Problem –
In the records below, the line with "DESCARGA NUESTRA APP" opens the range and the line with "sujeta a cambios." closes it; print that range exactly and nothing else.

Page-level text extractions –
--------------------------------
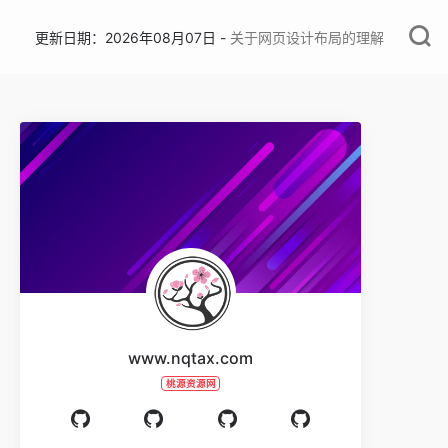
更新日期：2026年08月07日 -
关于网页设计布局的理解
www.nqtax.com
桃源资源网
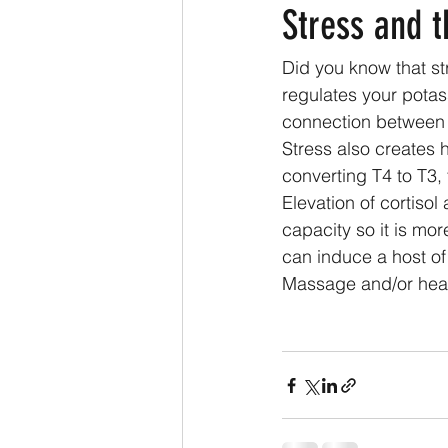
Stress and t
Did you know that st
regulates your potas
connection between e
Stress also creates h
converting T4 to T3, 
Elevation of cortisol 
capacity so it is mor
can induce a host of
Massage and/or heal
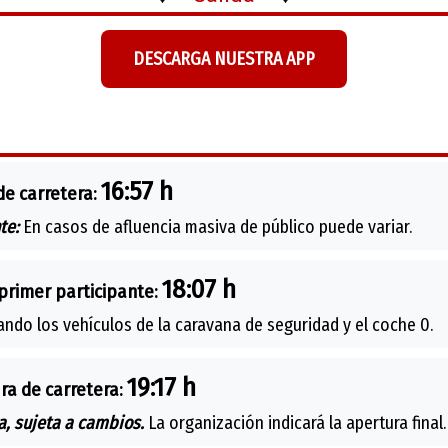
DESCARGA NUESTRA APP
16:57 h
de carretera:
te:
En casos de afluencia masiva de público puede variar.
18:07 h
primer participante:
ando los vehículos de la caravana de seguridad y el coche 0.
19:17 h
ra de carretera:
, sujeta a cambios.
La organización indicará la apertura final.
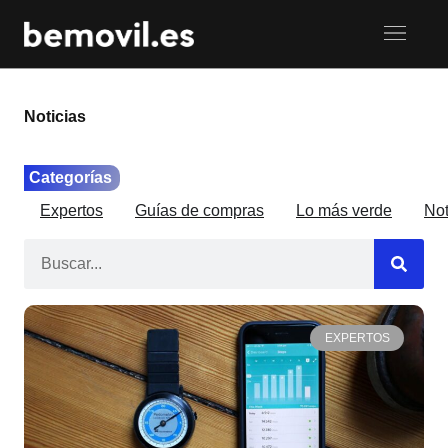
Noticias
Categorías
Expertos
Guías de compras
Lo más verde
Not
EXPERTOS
--------------------------------
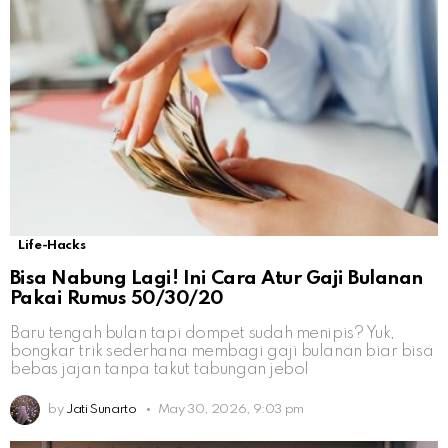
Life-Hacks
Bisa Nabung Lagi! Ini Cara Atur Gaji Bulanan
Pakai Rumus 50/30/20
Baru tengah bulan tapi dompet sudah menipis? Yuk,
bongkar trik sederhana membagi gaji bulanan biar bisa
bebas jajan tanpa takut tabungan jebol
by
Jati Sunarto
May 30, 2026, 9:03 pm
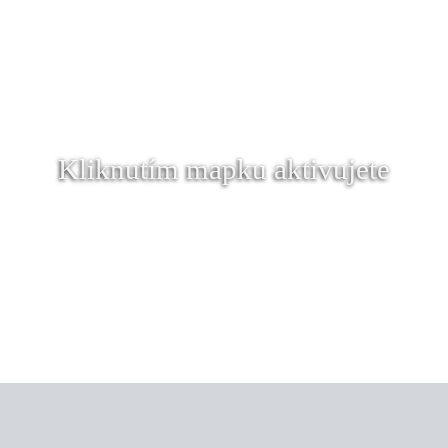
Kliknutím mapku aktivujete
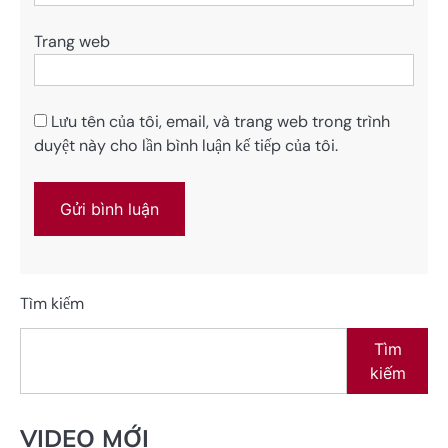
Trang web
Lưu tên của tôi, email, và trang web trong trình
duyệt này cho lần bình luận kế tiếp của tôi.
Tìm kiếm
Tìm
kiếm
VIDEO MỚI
--------------------------------
Task response –
DESCARGA NUESTRA APP
16:57 h
de carretera:
te:
En casos de afluencia masiva de público puede variar.
18:07 h
primer participante:
ando los vehículos de la caravana de seguridad y el coche 0.
19:17 h
ra de carretera:
, sujeta a cambios.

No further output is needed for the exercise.